Feedback for this editorial cartoon

IGotD- nise at
Mon Jan 27 09:52:00 UTC 2020

On Sunday, 26 January 2020 at 18:50:05 UTC, James Lu wrote:
> What other details could be added? I have some experience with 
> using Node.js as a systems language, so I can add that. I don't 
> have experience with Go or Rust, so I can add that.
> Thanks to the use of symbolic inclusion, I can very easily 
> modify this sketch

I don't agree with the picture in my opinion. I think that D and 
C++ have about the same complexity for beginners. You can program 
very C like in both C++ and D. However, when you start to tread 
into more complex territory, this is when the complexity of C++ 
exponentially increase. C++ projects tend to become spaghetti 
faster. D reduces this complexity compared to C++.

Big projects with a lot of files will probably benefit from D as 
D is more compact, readable and requires less files. The 
libraries of D are usually more convenient as well.

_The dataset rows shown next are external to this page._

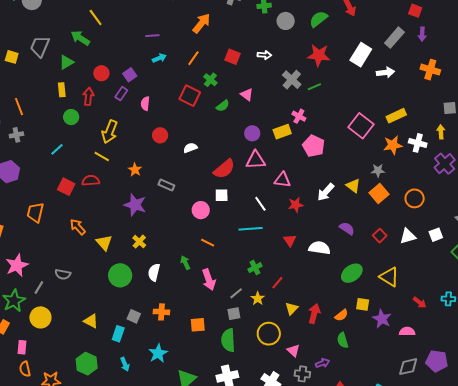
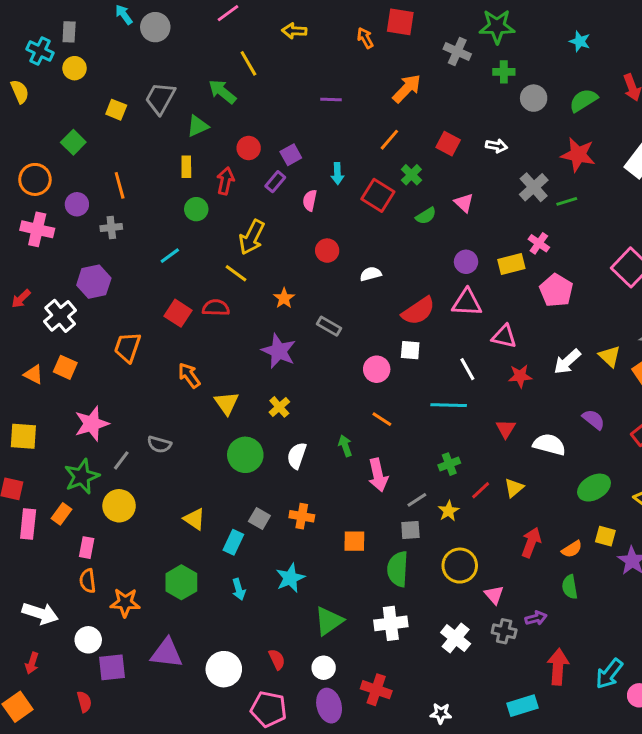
cyan arrow: (159, 58) -> (337, 174), moved, turned 104
yellow triangle: (292, 309) -> (514, 488), moved

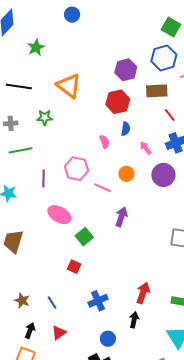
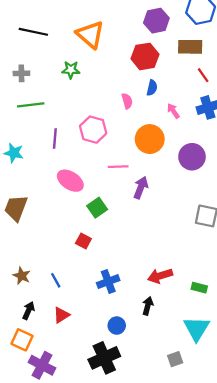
green star: (45, 118) -> (71, 70), moved
orange circle: (126, 174) -> (150, 139), size x1.6
purple circle: (163, 175) -> (192, 157), moved
pink line: (102, 188) -> (118, 167), moved, turned -30
red arrow: (143, 293) -> (160, 276), turned -130

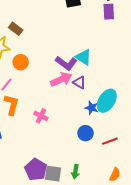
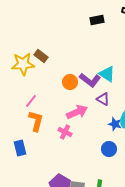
brown rectangle: (16, 29) -> (41, 56), moved
orange circle: (21, 62) -> (70, 82), moved
pink arrow: (61, 79) -> (77, 112), moved

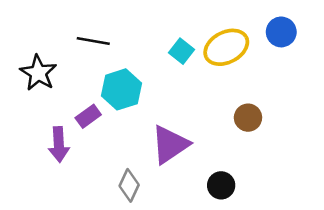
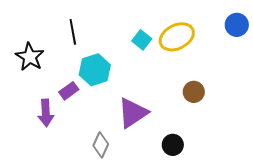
blue circle: (281, 32) -> (237, 25), moved
black line: (93, 41) -> (73, 32), turned 70

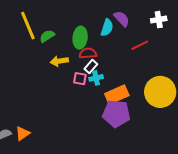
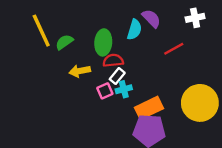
pink square: (80, 79) -> (105, 91), turned -32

The reason I wouldn't use D in project is stability and 
availability of D programmers. All D compilers have bugs and are 
not as stable as GCC or Clang and I would not use D for mission 
critical projects and in this case C/C++ is a better choice for 

It also depends on the projects. C/C++ is still king in low level 
programming and D has hard times to compete here. With 
applications it depends. D is held back by not having a true 
multi platform GUI library. C++ has Qt for example. When it comes 
other types of programs then D is really a viable option.

The picture is kind of simplistic and therefore cannot explain 
the complex decisions why a project should use C++ or D.